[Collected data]
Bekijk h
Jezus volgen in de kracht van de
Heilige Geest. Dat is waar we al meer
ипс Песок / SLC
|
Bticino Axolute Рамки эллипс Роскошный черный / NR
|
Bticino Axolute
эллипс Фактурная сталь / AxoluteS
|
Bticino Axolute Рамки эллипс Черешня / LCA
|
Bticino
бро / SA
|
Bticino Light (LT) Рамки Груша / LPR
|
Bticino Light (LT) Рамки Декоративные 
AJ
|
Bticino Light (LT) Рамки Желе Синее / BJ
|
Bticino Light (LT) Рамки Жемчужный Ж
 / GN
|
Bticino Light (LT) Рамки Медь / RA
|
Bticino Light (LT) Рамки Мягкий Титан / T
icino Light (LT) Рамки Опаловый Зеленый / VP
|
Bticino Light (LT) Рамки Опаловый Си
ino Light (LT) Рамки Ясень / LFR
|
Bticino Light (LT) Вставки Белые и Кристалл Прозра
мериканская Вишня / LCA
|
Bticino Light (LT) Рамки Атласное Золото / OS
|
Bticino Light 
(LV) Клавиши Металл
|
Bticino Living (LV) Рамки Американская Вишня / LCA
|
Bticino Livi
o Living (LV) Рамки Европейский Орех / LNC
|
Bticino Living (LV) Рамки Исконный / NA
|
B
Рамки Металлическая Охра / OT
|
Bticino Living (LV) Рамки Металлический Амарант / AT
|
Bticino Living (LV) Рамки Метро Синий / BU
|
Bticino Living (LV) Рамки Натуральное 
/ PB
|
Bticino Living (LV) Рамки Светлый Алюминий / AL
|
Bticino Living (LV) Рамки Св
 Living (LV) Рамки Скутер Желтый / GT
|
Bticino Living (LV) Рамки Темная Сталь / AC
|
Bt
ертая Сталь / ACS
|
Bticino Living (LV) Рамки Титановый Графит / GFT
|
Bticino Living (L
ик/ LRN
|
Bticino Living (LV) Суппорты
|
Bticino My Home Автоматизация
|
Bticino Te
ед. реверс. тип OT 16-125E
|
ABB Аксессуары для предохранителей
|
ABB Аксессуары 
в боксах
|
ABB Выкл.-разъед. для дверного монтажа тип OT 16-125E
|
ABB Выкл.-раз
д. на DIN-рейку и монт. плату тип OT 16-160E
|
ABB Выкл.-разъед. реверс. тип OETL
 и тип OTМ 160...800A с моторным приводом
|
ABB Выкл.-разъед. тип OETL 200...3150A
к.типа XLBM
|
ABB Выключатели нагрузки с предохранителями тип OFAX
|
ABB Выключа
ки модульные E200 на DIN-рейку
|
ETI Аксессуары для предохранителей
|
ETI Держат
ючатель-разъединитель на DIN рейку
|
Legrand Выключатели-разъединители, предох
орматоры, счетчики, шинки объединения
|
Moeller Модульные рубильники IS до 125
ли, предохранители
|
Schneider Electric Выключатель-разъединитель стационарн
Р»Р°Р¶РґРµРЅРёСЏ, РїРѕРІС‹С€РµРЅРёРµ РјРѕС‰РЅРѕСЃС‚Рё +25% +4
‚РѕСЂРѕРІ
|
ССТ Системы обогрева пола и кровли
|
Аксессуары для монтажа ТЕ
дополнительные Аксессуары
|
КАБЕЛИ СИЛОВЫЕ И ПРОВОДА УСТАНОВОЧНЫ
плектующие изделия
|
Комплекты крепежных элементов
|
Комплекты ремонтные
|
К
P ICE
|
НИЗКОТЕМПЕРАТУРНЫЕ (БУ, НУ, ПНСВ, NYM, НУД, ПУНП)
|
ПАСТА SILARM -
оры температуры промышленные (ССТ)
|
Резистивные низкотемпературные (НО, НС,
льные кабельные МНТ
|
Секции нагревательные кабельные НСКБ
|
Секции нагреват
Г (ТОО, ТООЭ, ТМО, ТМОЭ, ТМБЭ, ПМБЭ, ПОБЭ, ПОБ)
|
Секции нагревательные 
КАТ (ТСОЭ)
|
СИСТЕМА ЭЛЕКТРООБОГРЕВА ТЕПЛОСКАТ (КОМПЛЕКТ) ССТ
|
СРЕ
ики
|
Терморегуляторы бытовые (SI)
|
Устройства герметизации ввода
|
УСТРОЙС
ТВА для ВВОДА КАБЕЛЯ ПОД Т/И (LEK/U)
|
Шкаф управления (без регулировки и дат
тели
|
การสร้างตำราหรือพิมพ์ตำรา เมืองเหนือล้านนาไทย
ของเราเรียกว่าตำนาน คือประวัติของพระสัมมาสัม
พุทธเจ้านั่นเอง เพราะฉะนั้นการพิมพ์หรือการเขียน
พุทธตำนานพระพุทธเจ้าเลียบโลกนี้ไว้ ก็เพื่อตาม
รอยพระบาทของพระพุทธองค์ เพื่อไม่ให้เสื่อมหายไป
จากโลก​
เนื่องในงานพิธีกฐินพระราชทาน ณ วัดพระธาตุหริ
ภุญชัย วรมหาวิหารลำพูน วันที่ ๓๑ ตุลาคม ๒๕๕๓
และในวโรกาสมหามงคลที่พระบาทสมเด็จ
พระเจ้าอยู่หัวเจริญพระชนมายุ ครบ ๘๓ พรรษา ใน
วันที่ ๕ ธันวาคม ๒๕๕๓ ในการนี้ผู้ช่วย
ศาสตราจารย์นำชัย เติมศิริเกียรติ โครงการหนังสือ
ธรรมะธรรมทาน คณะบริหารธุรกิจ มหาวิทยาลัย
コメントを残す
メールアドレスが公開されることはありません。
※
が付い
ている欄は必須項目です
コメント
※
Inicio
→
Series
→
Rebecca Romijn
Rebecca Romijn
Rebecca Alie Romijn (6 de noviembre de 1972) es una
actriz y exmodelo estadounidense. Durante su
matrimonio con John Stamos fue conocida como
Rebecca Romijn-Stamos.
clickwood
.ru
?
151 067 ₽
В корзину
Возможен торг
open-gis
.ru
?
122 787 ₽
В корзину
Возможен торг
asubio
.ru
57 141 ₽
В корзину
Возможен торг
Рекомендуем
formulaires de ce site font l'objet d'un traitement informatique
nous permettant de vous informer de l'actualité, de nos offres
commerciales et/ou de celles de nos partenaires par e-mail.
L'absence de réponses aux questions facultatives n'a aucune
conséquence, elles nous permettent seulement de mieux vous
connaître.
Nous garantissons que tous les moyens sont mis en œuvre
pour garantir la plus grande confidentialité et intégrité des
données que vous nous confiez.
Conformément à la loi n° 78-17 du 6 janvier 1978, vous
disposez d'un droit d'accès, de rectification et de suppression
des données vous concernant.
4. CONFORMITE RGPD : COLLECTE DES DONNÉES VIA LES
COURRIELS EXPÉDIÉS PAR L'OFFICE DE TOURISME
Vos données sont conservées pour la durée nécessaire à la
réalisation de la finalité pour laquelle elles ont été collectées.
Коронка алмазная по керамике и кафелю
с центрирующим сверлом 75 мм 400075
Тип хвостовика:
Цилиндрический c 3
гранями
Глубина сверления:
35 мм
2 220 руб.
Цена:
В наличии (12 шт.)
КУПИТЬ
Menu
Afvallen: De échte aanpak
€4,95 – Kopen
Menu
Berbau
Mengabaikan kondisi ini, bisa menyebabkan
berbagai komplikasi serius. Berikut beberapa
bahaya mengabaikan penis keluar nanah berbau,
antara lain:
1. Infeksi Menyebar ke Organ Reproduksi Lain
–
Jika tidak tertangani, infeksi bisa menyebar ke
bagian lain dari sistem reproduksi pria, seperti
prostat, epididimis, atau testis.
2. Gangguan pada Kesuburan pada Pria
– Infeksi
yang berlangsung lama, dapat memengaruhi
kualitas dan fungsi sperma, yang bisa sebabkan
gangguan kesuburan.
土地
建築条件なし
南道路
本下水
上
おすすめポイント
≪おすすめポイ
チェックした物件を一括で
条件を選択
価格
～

What is being asked » The answer must be a single number: how many lines in the data contain the string "Stamos"?

Output » 2